Overwhelming for Beginners
For filers who attempt paper filing after years of electronic filing, gathering all the forms necessary for things like student loan interest, mortgage interest, capital gains, and business deductions can be intimidating, and it might lead to missing forms or mistakes.
You Need to Remember to Sign the Return
Veteran paper filers realize that you have to manually sign the paper return you submit, or the IRS will not accept it.

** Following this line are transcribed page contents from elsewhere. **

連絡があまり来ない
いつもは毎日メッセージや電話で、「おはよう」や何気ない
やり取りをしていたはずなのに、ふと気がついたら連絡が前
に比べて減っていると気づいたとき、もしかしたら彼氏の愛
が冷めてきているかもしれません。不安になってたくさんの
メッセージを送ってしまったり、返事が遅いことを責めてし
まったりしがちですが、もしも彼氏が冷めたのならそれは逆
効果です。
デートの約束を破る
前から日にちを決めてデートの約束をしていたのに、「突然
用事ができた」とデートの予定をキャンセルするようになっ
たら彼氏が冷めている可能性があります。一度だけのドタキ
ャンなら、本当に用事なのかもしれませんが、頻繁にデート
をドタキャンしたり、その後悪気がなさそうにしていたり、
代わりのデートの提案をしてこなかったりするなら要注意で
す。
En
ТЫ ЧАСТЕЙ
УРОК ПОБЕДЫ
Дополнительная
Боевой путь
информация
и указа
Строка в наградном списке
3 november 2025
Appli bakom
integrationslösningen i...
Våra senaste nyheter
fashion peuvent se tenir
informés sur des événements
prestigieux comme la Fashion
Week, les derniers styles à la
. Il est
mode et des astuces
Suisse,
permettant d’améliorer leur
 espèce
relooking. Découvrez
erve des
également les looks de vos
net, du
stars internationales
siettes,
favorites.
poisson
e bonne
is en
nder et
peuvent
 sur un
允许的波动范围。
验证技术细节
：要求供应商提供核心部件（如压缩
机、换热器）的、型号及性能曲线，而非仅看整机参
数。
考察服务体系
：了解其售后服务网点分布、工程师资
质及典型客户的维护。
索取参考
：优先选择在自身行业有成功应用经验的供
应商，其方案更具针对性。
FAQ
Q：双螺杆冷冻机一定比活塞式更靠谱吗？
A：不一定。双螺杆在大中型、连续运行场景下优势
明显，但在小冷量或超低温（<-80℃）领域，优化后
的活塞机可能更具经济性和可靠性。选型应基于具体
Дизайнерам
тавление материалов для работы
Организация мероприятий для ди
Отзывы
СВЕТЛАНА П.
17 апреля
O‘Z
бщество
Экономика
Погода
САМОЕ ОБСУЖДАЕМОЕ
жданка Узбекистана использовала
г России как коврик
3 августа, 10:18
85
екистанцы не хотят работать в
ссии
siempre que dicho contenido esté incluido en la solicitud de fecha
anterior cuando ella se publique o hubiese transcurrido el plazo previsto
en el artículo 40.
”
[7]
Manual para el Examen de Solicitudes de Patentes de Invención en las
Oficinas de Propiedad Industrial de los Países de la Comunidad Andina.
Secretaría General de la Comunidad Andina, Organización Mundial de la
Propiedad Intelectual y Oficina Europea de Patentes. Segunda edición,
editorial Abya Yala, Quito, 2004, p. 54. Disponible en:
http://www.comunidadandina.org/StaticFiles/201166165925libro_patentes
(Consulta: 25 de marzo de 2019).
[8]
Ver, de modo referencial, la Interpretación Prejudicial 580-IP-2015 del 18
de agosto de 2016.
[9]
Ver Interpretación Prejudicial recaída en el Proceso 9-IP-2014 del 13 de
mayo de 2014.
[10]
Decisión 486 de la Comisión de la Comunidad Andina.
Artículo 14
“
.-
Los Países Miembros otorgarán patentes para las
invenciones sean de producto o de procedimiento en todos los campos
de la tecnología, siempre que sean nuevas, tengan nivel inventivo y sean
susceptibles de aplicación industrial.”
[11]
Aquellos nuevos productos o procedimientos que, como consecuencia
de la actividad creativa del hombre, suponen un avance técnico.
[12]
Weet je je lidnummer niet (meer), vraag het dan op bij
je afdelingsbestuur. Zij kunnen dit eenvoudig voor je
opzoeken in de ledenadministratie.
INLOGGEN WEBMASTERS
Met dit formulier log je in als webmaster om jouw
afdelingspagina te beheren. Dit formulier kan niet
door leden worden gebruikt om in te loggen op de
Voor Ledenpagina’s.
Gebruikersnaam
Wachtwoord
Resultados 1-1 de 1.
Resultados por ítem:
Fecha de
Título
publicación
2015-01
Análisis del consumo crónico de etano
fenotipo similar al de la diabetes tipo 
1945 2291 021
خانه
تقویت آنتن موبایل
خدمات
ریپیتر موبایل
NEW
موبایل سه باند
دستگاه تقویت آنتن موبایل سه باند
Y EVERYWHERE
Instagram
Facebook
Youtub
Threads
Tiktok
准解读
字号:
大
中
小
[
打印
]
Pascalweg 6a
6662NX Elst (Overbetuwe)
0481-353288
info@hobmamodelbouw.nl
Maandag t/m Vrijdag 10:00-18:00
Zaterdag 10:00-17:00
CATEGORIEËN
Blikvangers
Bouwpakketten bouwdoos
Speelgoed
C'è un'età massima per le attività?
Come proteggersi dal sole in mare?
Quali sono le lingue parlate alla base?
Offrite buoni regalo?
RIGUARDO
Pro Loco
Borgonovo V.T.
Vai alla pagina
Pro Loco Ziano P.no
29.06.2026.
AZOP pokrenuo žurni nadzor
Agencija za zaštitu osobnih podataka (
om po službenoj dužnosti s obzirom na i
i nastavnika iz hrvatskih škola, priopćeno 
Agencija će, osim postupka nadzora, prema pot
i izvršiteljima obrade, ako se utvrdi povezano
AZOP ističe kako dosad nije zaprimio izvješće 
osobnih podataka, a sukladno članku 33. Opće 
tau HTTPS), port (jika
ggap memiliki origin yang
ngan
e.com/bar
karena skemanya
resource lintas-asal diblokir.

Newbie paper filers often forget this fact, resulting in even longer delays than what you’d normally expect with a paper return.
You can do a few things to streamline your yield entry when you file by paper:
- Make sure your name and Social Security number are on every page, both back and front.
This is where the IRS will send any notices, so it’s important that you don’t make a mistake.
Mail your return to the right IRS service center, since the address can change depending on which state you’re in, and whether you’re including payment with your return. The IRS provides a state-by-state list online so that you can find the right address.
Get an automatic extension if you are mailing your return close to the official filing deadline of April 15, 2021. Bear in mind that you should make a payment with your extension if you believe you’ll owe anything. Otherwise, you could be subject to penalties and interest.
The IRS provides a list of acceptable filing options on its website, which include the following options:
- Hire a tax professional to prepare your return.
There are particular requirements for e-filing or paper filing should you use these programs.
In the unlikely event that your identity is stolen and the thief files a tax return with your information, your e-filed return will be rejected by the IRS as a copy. You must file a paper tax return in this situation and mail it in with Form 14039, the”Identity Theft Affidavit,” notifying the IRS of the matter.
- E-filing is fast and provides several free options
- Web or site outages can cause frustrating delays for e-filers.
- Paper filing requires more time than e-filing and may be overwhelming.
- Alternatives to filing taxes in your include hiring a tax professional or engaging in filing assistance programs.